Before we delve deeper, it is advisable to understand the different components of a blockchain.
- Consensus engine
- Scripting and virtual execution environment
- Transactions, block and chain logics
- Peer-to-peer network
It is these four parts of the blockchain that makeup what it is.
The security properties of a blockchain actually rely on the peer-to-peer network. Exclusive research on eclipse attack was started by a group consisting of Ethan Heilman, Alison Kendler, Aviv Zohar, and Sharon Goldberg way back in 2015. Their research illustrated the first attack against Bitcoin’s peer-to-peer network by controlling hundreds of nodes, which is modeled as an unstructured random graph in their research paper. Another interesting research paper titled “Low-Resource Eclipse Attacks on Ethereum’s Peer-to-Peer Network” illustrated the feasibility of launching eclipse attacks against Ethereum’s P2P network layer (which is usually modeled as a structured graph like Kademlia DHT) using only two machines. Eclipse attacks hammered home the need for cross-layer design when one builds a complicated P2P system.

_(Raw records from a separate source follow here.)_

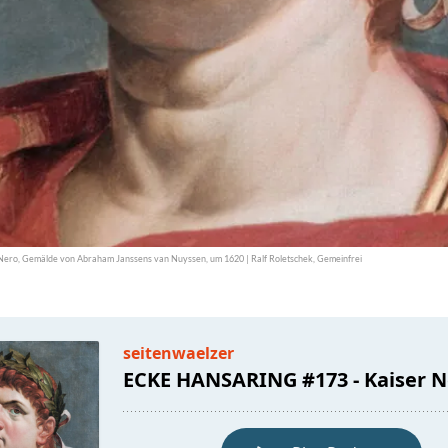
Nero, Gemälde von Abraham Janssens van Nuyssen, um 1620 | Ralf Roletschek, Gemeinfrei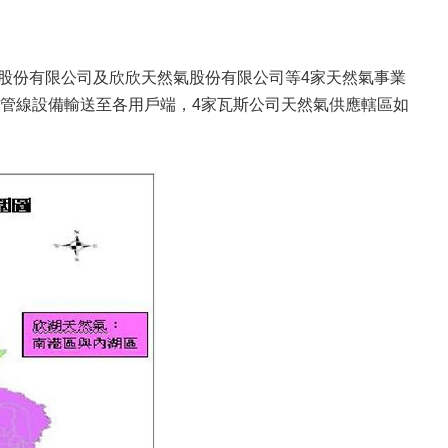
股份有限公司及欣欣天然氣股份有限公司等4家天然氣事業
管線設備輸送至各用戶端，4家瓦斯公司天然氣供應轄區如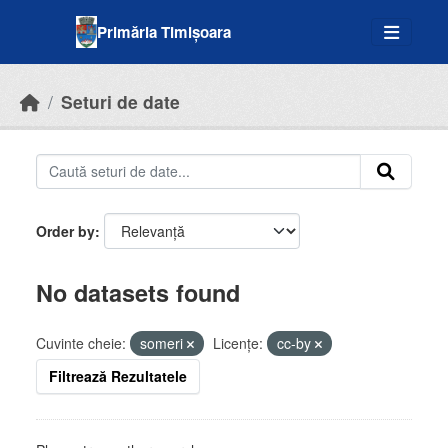
Skip to main content
Primăria Timișoara
Seturi de date
Order by
No datasets found
Cuvinte cheie:
someri
Licenţe:
cc-by
Filtrează Rezultatele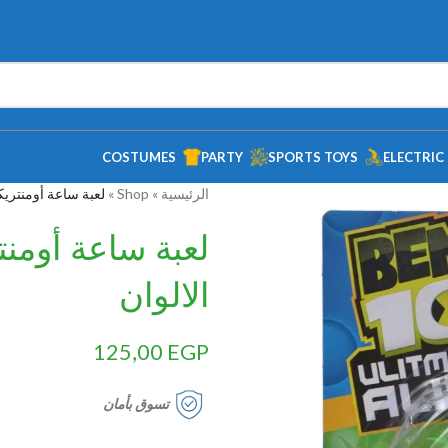
COSTUMES
PARTY
SPORTS TOYS
ELECTRIC
الرئيسية
»
Shop
»
لعبة ساعة أومنتريك
لعبة ساعة أومن
الالوان
125,00
EGP
تسوق بأمان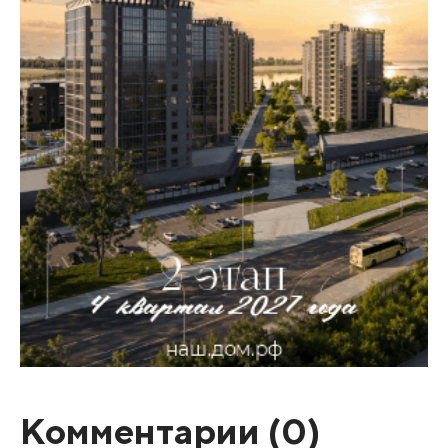
Комментарии (
0
)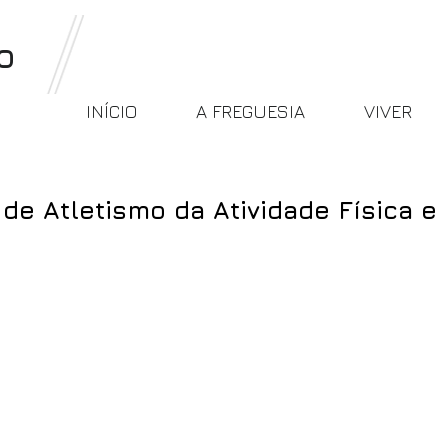
o
INÍCIO
A FREGUESIA
VIVER
 de Atletismo da Atividade Física e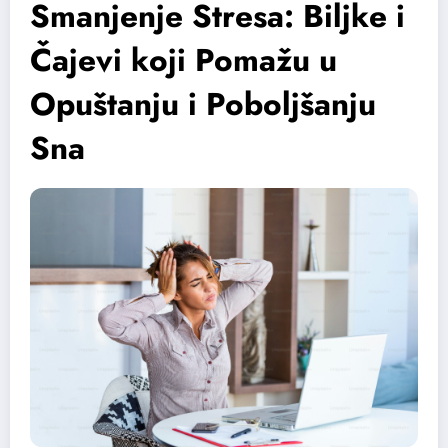
Smanjenje Stresa: Biljke i
Čajevi koji Pomažu u
Opuštanju i Poboljšanju
Sna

So what allows an Eclipse attack?
Design flaw 1:
Peer’s Identity
Peers in the Ethereum network are identified by their node IDs, which are 64-byte cryptographic ECDSA public keys that can be generated. Multiple Ethereum nodes, each with a different node ID, is run on a single machine that has a single IP address. Due to this weak definition of a “peer”, the hacker can easily generate a large set of Ethereum peers, hosts them on one single machine with the same single IP address, and coordinates them strategically to block any incoming and outgoing communication to and from the victim node.
Design Flaw 2:
The strategy to select Peer
Instead of using a random peer selection strategy, Ethereum uses Kademlia for selecting new peers. In a Kademlia network, each item of content is associated with a key and is stored only at those peers whose node ID is “close” to its associated key. “Closeness” is defined as the binary Hamming distance between the key and the node ID. Each Kademlia node has b distinct buckets, where bucket I store k peers information at distance i.
Design Flaw 3:
Inbound vs Outbound Connections
From a peer’s point of view, there are two types of connections — inbound (if it was initiated by another peer) and outbound (if it was initiated by this peer) connections. Ethereum puts a limit, known as max peers (25 by default), on the total number of inbound and outbound connections but does not set a limit for each of them. A victim node could max out the maxpeer limit with 100% inbound connections coming from the hacker.
A veritable cap has to be put in place to overcome this challenge.